Jackals wandered at the boundaries of the forest at night near the fields. One day the pumpkins were stolen from the fields and the farmers suspected the notorious brat, Ella, to be the culprit. But the real truth lay with the jackals. Ella walked in the dark wilderness, under the huge canopies that blocked even the slightest light. A heartbeat later she heard a creak! She realized someone was following her. She wanted to take to her heels but her curiosity made her inspect the area.



She clambered to the logs of wood that were scattered in the clearing. In the middle of them, sat a wounded sparrow. Just as Ella was about to walk towards the sparrow, the leaves rustled. The grass withered and pale shadows cast themselves in the clearing.


A dark shadow stood behind Ella. She glanced behind and squeaked in horror. The ground rumbled. Ella darted into the woods, scrambling through the forest, passing hissing snakes, sleeping lemurs, hooting owls, and flying cockroaches. She ran until she stumbled up to the brim of a rocky cliff. Dark waters battered against the limestone feature. The moon sought refuge behind the downy clouds. Ella could hear sad voices as if nature was speaking to her in dense darkness. A rope bridge connected the summit to the hills on the other side, but that zone was forbidden for the townspeople.

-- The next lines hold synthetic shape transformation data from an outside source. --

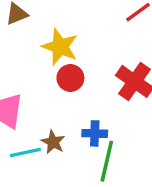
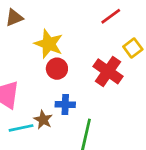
blue cross: (95, 133) -> (65, 105), moved

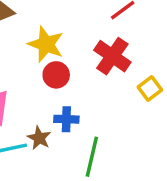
yellow square: (133, 48) -> (150, 89), moved
red cross: (108, 71) -> (112, 56), moved

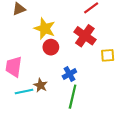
yellow square: (150, 89) -> (108, 55), turned 32
blue cross: (66, 119) -> (69, 74), moved, turned -32

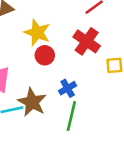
brown star: (41, 85) -> (32, 102), size x1.6

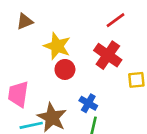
blue cross: (68, 88) -> (88, 103), turned -30

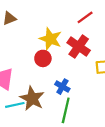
yellow star: (57, 46) -> (50, 39), moved

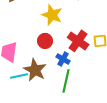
red cross: (79, 47) -> (78, 41), moved
red circle: (43, 58) -> (45, 41), moved

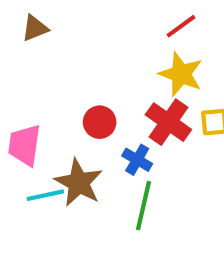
yellow star: (52, 15) -> (181, 74), moved

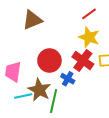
brown triangle: (35, 28) -> (32, 20), moved, size x1.5
red circle: (100, 122) -> (49, 60), size x1.5
green line: (143, 206) -> (54, 101), moved

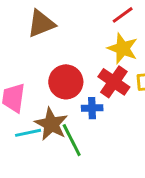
blue cross: (68, 79) -> (92, 108), turned -32
green line: (54, 101) -> (72, 140), turned -40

There were rumors the other side of the bridge was home to ogres and Ella had no intention to be that night's festive supper. In addition, the bridge was no adventure ride. Ella remembered her fate at the bulls deck in the village carnival. After that ordeal, she never visited any carnival once again.

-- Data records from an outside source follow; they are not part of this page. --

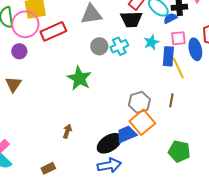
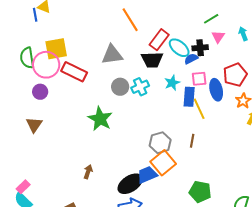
red rectangle: (53, 31) -> (74, 72), turned 50

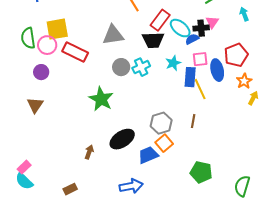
pink triangle: (218, 37) -> (212, 22), moved
pink circle: (46, 65) -> (47, 45), size x0.7
orange square: (163, 163) -> (164, 143), size x0.7
black ellipse: (130, 184) -> (122, 139), moved

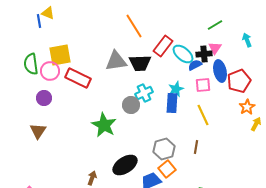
black trapezoid: (153, 40) -> (140, 63), moved
gray circle: (121, 67) -> (131, 105), moved
blue ellipse: (217, 70) -> (220, 71), moved
blue rectangle: (190, 77) -> (172, 103), moved

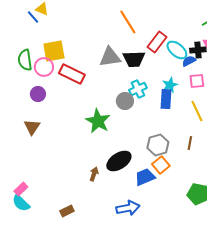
blue line: (39, 21) -> (33, 17), turned -32
brown arrow: (92, 178) -> (94, 174), moved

The wind rustled and stung her eyes. She was helpless on the cliff. The trees seemed to make eerie sounds and the creepers fluttered in the nightlight. Suddenly she looked behind and perceived something motioning back and forth. It might have been her imagination or she might have been hallucinating but a dark shadow fluttered in the breeze. It was humanoid but its figure was as if someone had picked up stacks of hay and covered it. A white glow shimmered from where its eyes should have been. Its features were hazy and blurry and the tall and dark trees did not make it less spooky. A glow of magic seemed to emit from its eyes.

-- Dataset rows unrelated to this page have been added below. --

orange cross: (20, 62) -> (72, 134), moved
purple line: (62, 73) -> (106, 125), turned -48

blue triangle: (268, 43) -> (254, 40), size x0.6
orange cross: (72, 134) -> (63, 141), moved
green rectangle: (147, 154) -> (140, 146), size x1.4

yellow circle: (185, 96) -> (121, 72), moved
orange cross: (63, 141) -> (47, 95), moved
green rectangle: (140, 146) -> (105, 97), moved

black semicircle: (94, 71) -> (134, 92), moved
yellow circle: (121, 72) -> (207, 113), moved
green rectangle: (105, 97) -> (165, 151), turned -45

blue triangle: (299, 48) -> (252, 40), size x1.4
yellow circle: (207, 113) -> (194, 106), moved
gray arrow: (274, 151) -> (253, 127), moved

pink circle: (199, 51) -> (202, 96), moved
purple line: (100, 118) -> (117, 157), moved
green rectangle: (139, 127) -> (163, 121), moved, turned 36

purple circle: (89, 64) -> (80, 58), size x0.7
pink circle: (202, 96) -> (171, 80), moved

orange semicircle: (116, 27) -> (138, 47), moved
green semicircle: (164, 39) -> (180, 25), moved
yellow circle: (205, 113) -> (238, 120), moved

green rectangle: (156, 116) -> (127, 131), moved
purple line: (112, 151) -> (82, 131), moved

Suddenly the world around Ella changed as she stood on the edge of a rugged surface, rocks jutting out at different angles. A tsunami of fire wreathed her and ugly, creepy hands sprouted through the surface. Ella yelled in surprise and horror, her heart pounding and her body clammy. It was of no use.


The malevolent glint of the shadow made Ella’s eyes feel heavy and cold and she immediately collapsed.

She was never found. Her death was attributed to an animal mauling. Even a hundred years from then on, no one suspected the spirit of the murderous shadow that haunted the very place that was dubbed the “Home of the Dead.”